Is undetectable ad blocking possible?

This announcement by the Princeton University is making its rounds in the media right now. What the media seems to be most interested in is their promise of ad blocking that websites cannot possibly detect, because the website can only access a fake copy of the page structures where all ads appear to be visible. The browser on the other hand would work with the real page structures where ads are hidden. This isn’t something the Princeton researchers implemented yet, but they could have, right?

First of all, please note how I am saying “hidden” rather than “blocked” here — in order to fake the presence of ads on the page you have to allow the ads to download. This means that this approach won’t protect you against any privacy or security threats. But it might potentially protect your eyes and your brain without letting the websites detect ad blocker usage.

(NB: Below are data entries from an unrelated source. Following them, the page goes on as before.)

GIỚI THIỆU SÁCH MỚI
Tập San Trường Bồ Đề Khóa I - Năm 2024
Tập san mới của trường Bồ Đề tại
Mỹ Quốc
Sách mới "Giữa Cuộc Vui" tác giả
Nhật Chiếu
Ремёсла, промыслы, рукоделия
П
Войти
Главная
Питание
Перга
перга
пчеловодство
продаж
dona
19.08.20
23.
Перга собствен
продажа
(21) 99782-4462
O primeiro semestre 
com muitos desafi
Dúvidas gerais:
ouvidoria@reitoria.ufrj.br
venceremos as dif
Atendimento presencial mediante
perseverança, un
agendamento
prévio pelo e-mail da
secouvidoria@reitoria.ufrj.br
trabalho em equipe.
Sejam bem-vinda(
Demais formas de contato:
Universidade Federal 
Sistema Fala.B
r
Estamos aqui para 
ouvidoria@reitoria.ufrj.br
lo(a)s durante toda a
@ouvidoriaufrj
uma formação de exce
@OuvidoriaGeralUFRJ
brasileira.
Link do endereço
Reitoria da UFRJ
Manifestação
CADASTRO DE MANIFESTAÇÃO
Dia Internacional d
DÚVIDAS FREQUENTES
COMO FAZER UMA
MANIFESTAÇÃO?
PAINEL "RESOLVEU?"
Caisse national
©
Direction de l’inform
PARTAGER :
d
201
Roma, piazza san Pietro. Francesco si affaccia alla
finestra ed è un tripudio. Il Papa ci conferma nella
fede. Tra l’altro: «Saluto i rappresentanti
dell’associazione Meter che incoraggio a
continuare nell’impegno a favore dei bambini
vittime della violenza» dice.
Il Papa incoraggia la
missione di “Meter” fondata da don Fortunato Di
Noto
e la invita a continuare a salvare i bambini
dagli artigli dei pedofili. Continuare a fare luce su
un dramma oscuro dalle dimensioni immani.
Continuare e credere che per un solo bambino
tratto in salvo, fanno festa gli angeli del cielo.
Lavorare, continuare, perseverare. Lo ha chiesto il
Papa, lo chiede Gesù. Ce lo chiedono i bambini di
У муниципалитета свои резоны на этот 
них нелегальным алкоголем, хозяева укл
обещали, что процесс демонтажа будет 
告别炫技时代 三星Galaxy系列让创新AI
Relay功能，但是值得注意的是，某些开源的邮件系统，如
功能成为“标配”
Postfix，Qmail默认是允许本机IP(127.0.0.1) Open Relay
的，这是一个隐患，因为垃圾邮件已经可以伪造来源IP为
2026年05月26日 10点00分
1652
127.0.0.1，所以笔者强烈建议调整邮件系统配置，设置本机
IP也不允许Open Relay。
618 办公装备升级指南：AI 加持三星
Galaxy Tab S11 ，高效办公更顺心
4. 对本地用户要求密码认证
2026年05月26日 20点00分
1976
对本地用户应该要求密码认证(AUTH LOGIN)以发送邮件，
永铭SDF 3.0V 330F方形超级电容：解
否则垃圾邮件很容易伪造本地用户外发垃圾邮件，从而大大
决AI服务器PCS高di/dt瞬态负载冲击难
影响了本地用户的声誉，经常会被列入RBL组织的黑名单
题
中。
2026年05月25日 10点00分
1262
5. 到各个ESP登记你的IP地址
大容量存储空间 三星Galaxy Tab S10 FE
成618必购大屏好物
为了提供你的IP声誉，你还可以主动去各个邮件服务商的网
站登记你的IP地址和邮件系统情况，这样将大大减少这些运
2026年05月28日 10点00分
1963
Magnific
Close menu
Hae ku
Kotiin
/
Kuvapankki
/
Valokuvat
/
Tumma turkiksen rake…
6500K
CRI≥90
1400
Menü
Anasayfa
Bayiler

Can we know whether this approach is doable in practice? Is a blue pill for the website really possible? The Princeton researchers don’t seem to be aware of it but it has been tried before, probably on a number of occasions even. One such occasion was the history leak via the :visited CSS pseudo-class — this pseudo-class is normally used to make links the user visited before look differently from the ones they didn’t. The problem was, websites could detect such different-looking links and know which websites the user visited — there were proof-of-concept websites automatically querying a large number of links in order to extract user’s browsing history.

One of the proposals back then was having getComputedStyle() JavaScript API return wrong values to the website, so that visited and unvisited links wouldn’t be distinguishable. And if you look into the discussion in the Firefox bug, even implementing this part turned out very complicated. But it doesn’t stop here, same kind of information would leak via a large number of other APIs. In fact, it has been demonstrated that this kind of attack could be performed without any JavaScript at all, by making visited links produce a server request and evaluating these requests on the server side.

Hiding all these side-effects was deemed impossible from the very start, and the discussion instead focused on the minimal set of functionality to remove in order to prevent this kind of attack. There was a proposal allowing only same-origin links to be marked as visited. However, the final solution was to limit the CSS properties allowed in a :visited psedo-class to those merely changing colors and nothing else. Also, the conclusion was that APIs like canvas.drawWindow() which allowed websites to inspect the display of the page directly would always have to stay off limits for web content. The whole process from recognizing an issue to the fix being rolled out took 8 (eight!) years. And mind you, this was an issue being addressed at the source — directly in the browser core, not from an extension.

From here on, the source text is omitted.